Page-level text extractions:
┌────────
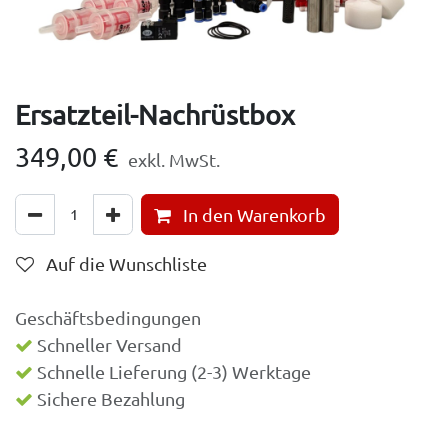
Ersatzteil-Nachrüstbox
349,00
€
exkl. MwSt.
In den Warenkorb
Auf die Wunschliste
Geschäftsbedingungen
Schneller Versand
Schnelle Lieferung (2-3) Werktage
Sichere Bezahlung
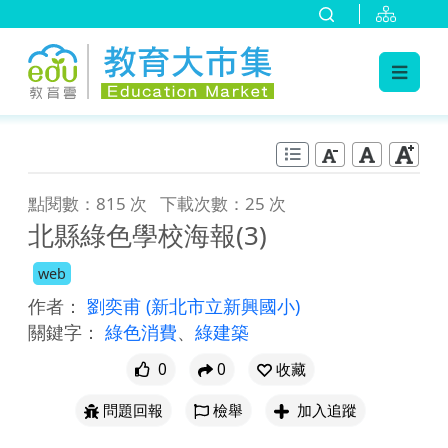
:::
跳到主要內容
:::
點閱數：815 次
下載次數：25 次
北縣綠色學校海報(3)
web
作者：
劉奕甫
(新北市立新興國小)
關鍵字：
綠色消費
、
綠建築
0
0
收藏
問題回報
檢舉
加入追蹤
└────────
Assignment
When you reach the line containing "exkl. MwSt." in the entries above, please retype it and each line after it through the last one, exactly, without the pictures.

Response area
exkl. MwSt.
In den Warenkorb
Auf die Wunschliste
Geschäftsbedingungen
Schneller Versand
Schnelle Lieferung (2-3) Werktage
Sichere Bezahlung
:::
跳到主要內容
:::
點閱數：815 次
下載次數：25 次
北縣綠色學校海報(3)
web
作者：
劉奕甫
(新北市立新興國小)
關鍵字：
綠色消費
、
綠建築
0
0
收藏
問題回報
檢舉
加入追蹤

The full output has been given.